EXERCISE OBJECTIVE ->
Your task is to copy the stretch of lines in the records below that begins with the line containing "Griff Lenkergriff" and ends with the line containing "Artikelpaket", exactly as written, with nothing added.

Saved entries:

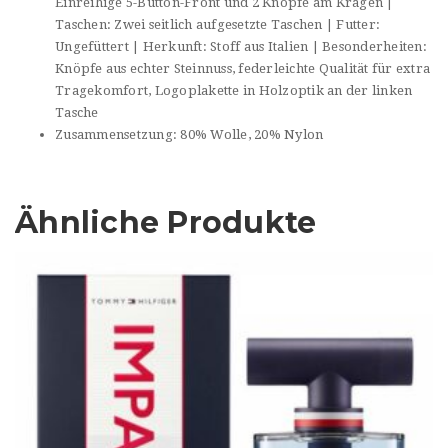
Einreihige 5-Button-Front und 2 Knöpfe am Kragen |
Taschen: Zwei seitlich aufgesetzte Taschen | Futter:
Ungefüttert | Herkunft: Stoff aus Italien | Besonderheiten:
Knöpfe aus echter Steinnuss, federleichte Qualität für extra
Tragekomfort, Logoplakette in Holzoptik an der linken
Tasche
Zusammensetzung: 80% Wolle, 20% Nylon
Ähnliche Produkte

--

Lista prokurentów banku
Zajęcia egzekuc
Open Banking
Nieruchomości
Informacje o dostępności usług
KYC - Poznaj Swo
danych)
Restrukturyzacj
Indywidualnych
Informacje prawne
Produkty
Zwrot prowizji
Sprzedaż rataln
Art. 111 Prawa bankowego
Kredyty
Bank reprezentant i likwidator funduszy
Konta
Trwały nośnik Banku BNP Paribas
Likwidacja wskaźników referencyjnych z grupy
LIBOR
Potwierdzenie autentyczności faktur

...

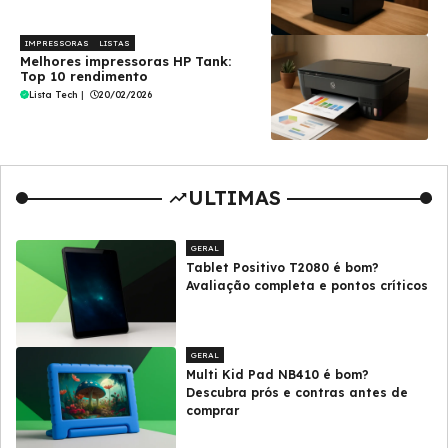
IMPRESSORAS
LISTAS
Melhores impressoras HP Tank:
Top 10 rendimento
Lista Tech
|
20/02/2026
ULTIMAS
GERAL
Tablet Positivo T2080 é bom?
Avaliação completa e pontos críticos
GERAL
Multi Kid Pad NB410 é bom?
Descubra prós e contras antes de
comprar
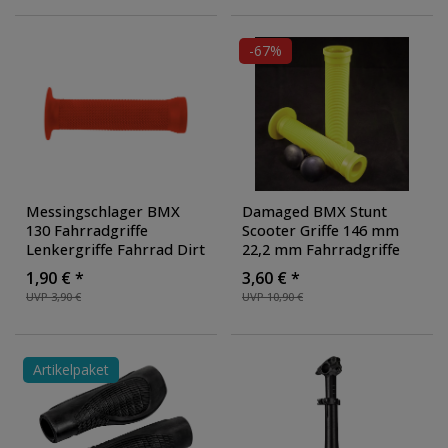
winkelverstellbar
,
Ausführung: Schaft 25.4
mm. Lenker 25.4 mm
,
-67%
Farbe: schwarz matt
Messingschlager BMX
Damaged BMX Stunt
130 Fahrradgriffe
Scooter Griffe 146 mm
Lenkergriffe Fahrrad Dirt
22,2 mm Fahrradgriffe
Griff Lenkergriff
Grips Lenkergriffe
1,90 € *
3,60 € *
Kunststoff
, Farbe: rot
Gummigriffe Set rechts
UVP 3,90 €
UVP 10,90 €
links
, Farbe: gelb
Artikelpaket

ANSWER SPACE ->
Griff Lenkergriff
Grips Lenkergriffe
1,90 € *
3,60 € *
Kunststoff
, Farbe: rot
Gummigriffe Set rechts
UVP 3,90 €
UVP 10,90 €
links
, Farbe: gelb
Artikelpaket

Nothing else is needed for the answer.